When Transliteration is a Sin

Twenty two years ago a “sin” was committed. The South Korean government made a top down government decision on language policy that violated the number one rule of language: facilitating communication. The language policy decision officially overhauled the Korean system of transliteration, a system mainly in place for non Korean speakers that allows individuals to use the letters of the English alphabet to represent the native Korean script Hangul.

The system adopted required 100% consistency in transliterating each individual Korean alphabetic Hangul symbol into one particular English equivalent romanized letter. Korean ㄱ became g, ㄷ became d, ㅂ became b, and ㅅ is translated as s regardless of how the sound associated with that symbol is pronounced or perceived in a particular word in actual speech.

Most of us overlook or take for granted that alphabetic symbols are not reliable indicators of pronunciation in language. Individual sounds are influenced by other sounds around them. In the word mortgage [mɔːgɪdʒ], the 'r' is glided and never fully pronounced, and the 't' is completely silent.

Native language speakers are not lazy, they are simply economical and efficient. In normal, free flowing speech, if your tongue is in a certain spot based on having made one sound, and/or in anticipation of making another, speech is affected. In our native language, we learn to ignore spelling conventions and rules. This is where casual users of language, such as tourists who do not have a lifetime of learning these exceptions, are at an extreme disadvantage. This is where they need an accurate transliteration to at least have hope for achieving accurate pronunciation.

Without an accurate transliteration foreign speakers are led astray. As one of many examples, take the Korean place name currently transliterated as “Sinchon” (written in Korean as 신천). In Hangul, the initial alphabet symbol is ㅅ. This symbol is represented by the roman alphabetic letter s [s] in transliteration . Easy enough. However, in Korean when the consonant [s] is followed by a high front vowel such as [ɪ], that [s] is pronounced as “sh” [ʃ] under the influence of a process we call palatalization. Thus, “Sinchon” is actually pronounced as “Shinchon” [sɪntʃɑn]. By ignoring this linguistic reality we are left with non-natives reading and producing the word as Sinchon.

Those relying on transliteration incorrectly say “sin” instead of “shin” in pronouncing the initial portion of that word. The “sin” is not just the word produced but the fact that it is incorrect and leads to failed communication. The real sin is that the South Korean government created this system in which exceptions for phenomenon like palatalization are not considered.

In trying to make a complicated phenomenon in language simple, the South Korean government instead made it (overly) simplistic.

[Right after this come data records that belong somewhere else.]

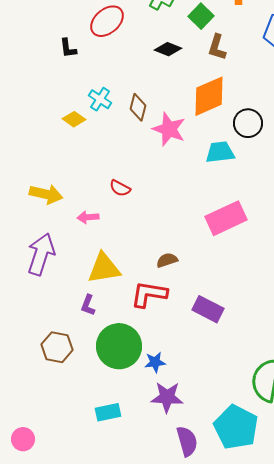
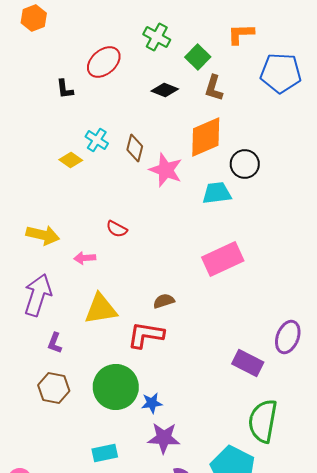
purple L-shape: (88, 305) -> (55, 343), moved
purple rectangle: (208, 309) -> (248, 363), moved

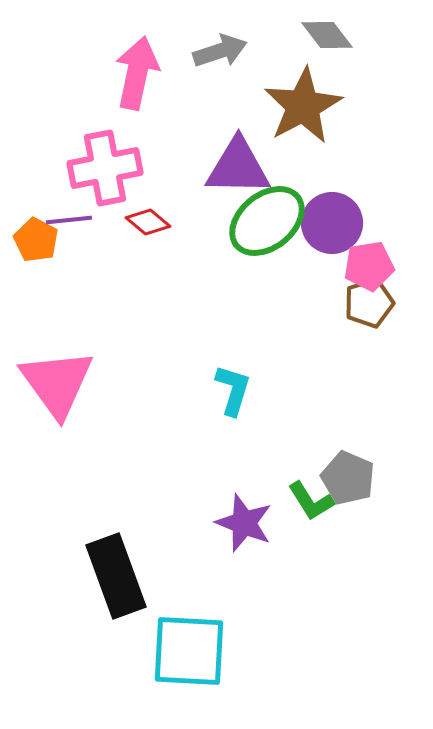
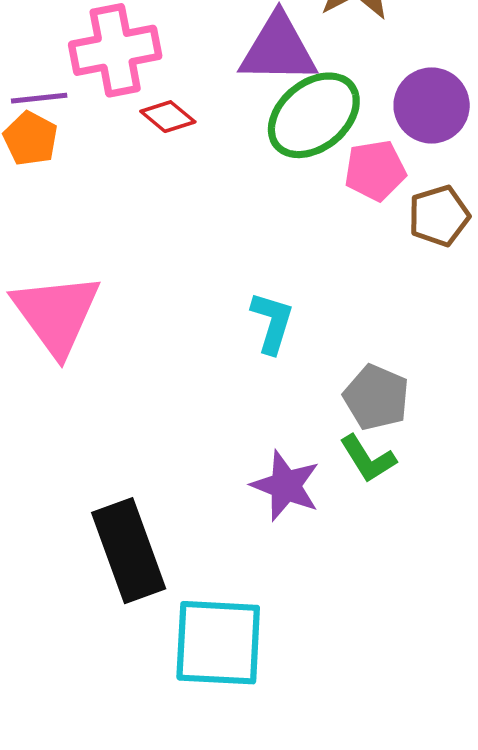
purple line: (69, 220) -> (39, 98), moved
purple circle: (332, 223) -> (432, 105), moved
pink pentagon: (369, 266) -> (375, 170), moved
gray pentagon: (348, 478) -> (376, 397), moved

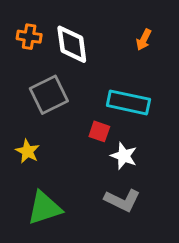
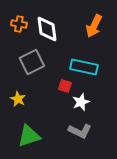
orange arrow: (144, 40) -> (94, 26), size x1.6
white star: (124, 156) -> (81, 102), turned 30

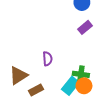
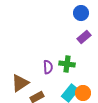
green cross: (81, 74) -> (67, 64), moved

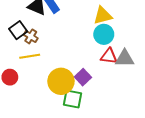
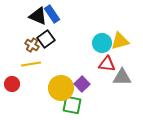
yellow triangle: (103, 16) -> (120, 41), moved
black square: (18, 30) -> (46, 39), moved
gray triangle: (125, 58) -> (122, 77), moved

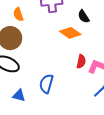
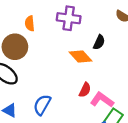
black semicircle: (84, 16) -> (99, 42), turned -136

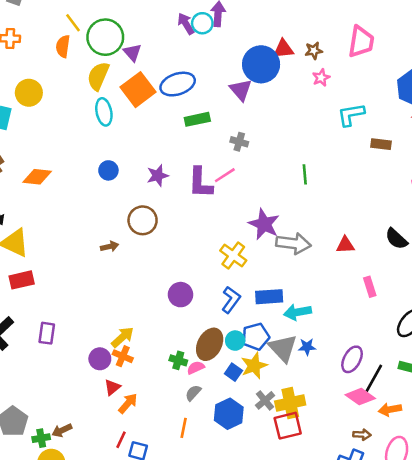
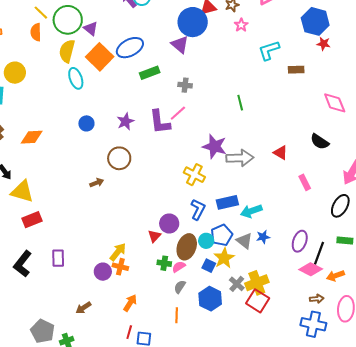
red triangle: (345, 245) -> (281, 153), turned 42
purple circle: (181, 295) -> (169, 223), moved
gray triangle: (283, 348) -> (244, 241), size x0.7
red triangle: (112, 387) -> (154, 236), moved
red square: (288, 426) -> (258, 301), turned -35
brown arrow: (62, 430) -> (83, 308), moved

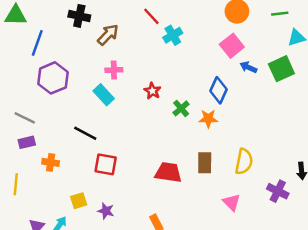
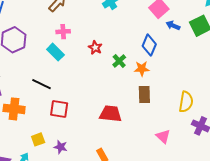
orange cross: (51, 162) -> (14, 109), size x1.5
yellow semicircle: (244, 162) -> (186, 102), moved
brown rectangle: (205, 163) -> (144, 94), moved

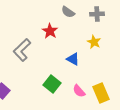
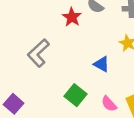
red star: (50, 31) -> (72, 17), moved

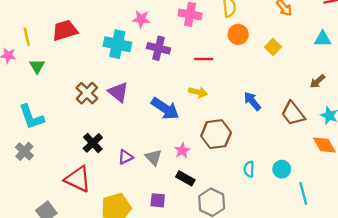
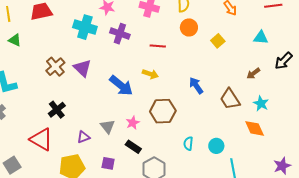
green triangle: (37, 66) -> (15, 40), turned -40
purple triangle: (125, 157) -> (83, 137), moved

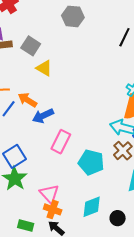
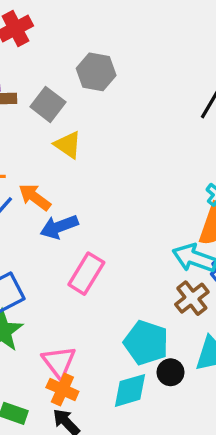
gray hexagon: (73, 16) -> (96, 72), moved
cyan pentagon: (91, 162) -> (146, 343), moved
black circle: (118, 218) -> (171, 372), moved

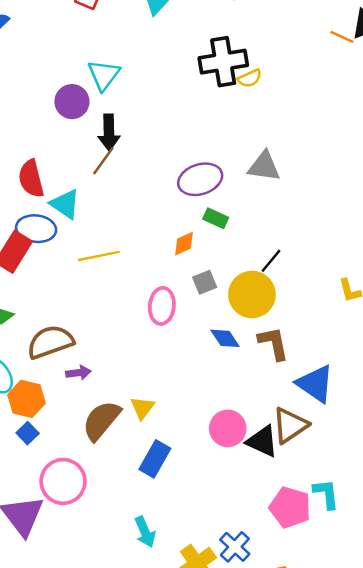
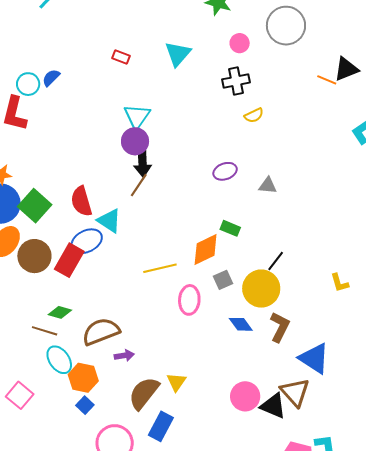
black cross: (223, 62) -> (236, 81), moved, size x0.7
purple circle: (72, 102) -> (135, 141), moved
gray triangle: (264, 166) -> (268, 186), size x0.7
purple ellipse: (200, 179) -> (225, 171), moved, size x0.7
blue ellipse: (36, 229) -> (87, 241), turned -32
orange diamond: (184, 244) -> (206, 250), size x1.6
yellow line: (99, 256) -> (160, 268), moved
brown L-shape: (274, 343) -> (280, 327), turned 40
brown triangle: (290, 425) -> (295, 392), turned -36
blue rectangle: (155, 459) -> (161, 426), moved

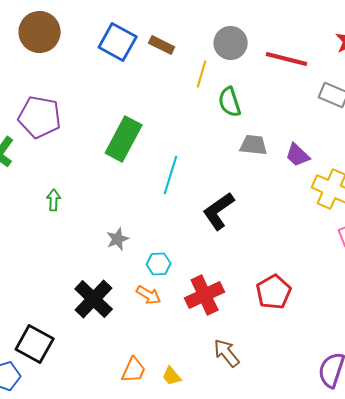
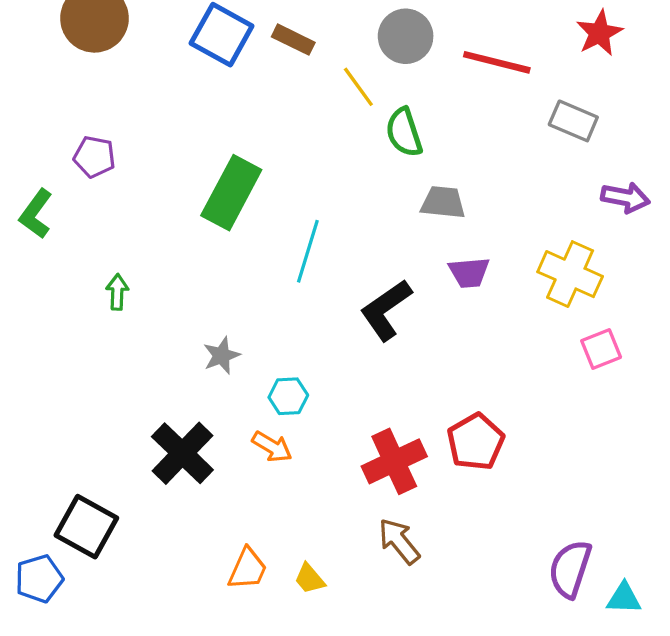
yellow line: (202, 74) -> (358, 87), turned -52
purple pentagon: (40, 117) -> (94, 157), size x0.6
purple trapezoid: (298, 155) -> (469, 272), moved, turned -48
red cross: (205, 295) -> (394, 461), moved

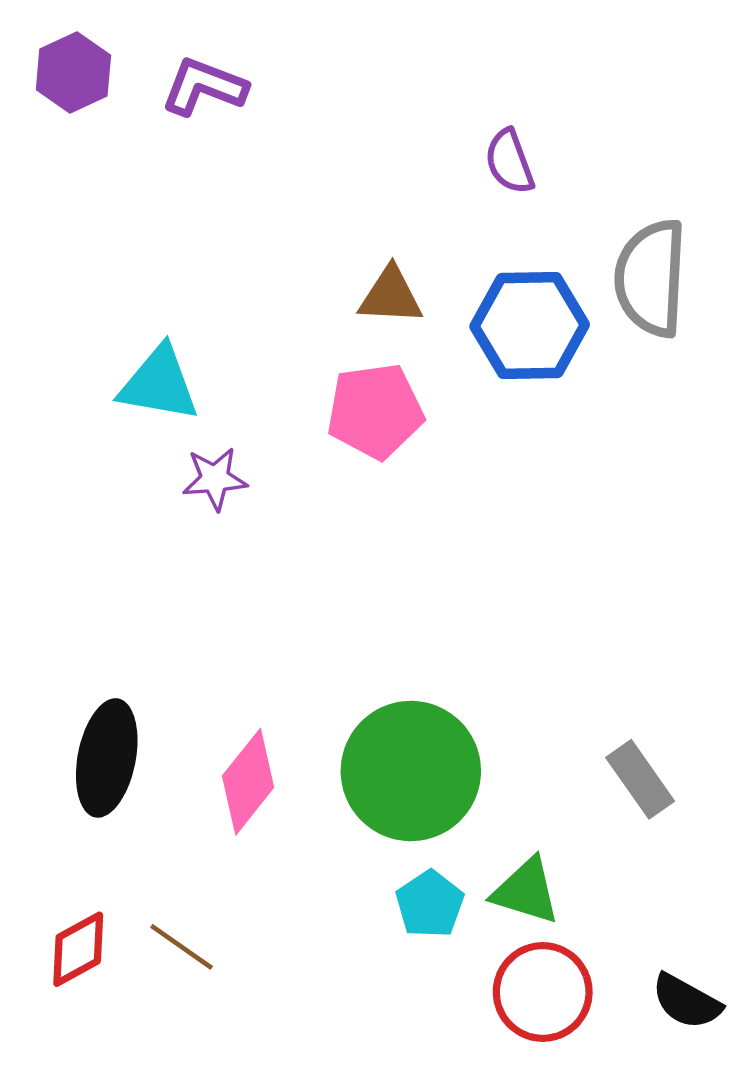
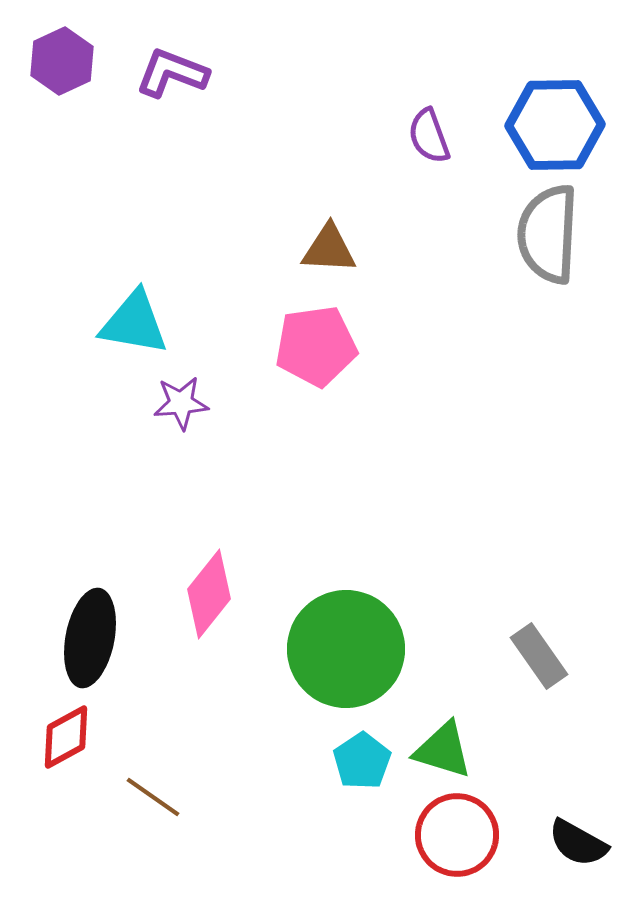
blue hexagon: (530, 326) -> (555, 125), moved
pink diamond: (248, 782) -> (209, 594), moved
red diamond: (78, 949) -> (66, 737), moved

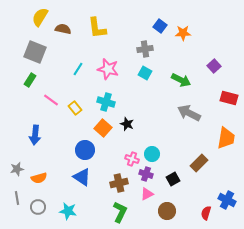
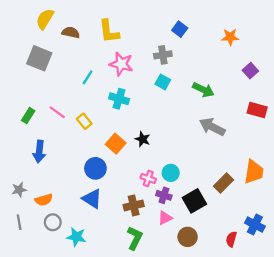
orange star: (183, 33) -> (230, 37), moved
purple square: (214, 66) -> (250, 71), moved
pink star: (108, 69) -> (121, 64), moved
green rectangle: (30, 80) -> (28, 116), moved
cyan cross: (106, 102) -> (119, 99), moved
orange trapezoid: (226, 138) -> (254, 172), moved
black square: (173, 179) -> (194, 201), size x1.5
gray circle: (38, 207) -> (53, 222), moved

Mind you, no transliteration is perfect. The internationally recognized system of romanization in place for transliterating Korean at the time, McCune–Reischauer, was not perfect. But not being perfect does not equate to being broken, does not equate to not serving its job of facilitating native/non-native communication and needing to be fixed.

Transliteration that most closely results in effective communication should guide our policy decisions even if we have to make transliteration judgements on a word by word basis. Some might claim this is exhausting work that would result in too much time and effort. But this does not seem to be a problem for an electronic world that takes actual pronunciation into account for every single Korean word we encounter on our digital devices. We can get it right. We should get it right.

Forcing a transliteration that does not account for linguistic reality produces results that do not match reality. Confusion and awkwardness result. So why not have transliteration that accounts for the reality of how people actually speak the language? How hard is it to have a language convention in which we can clean all this up in a controlled manner based on this linguistic reality? Instead, we insist on consistency in Korean symbol to English alphabet transliteration that only serves to hinder communication.

When consistency trumps reality . . . sometimes the result is a sin.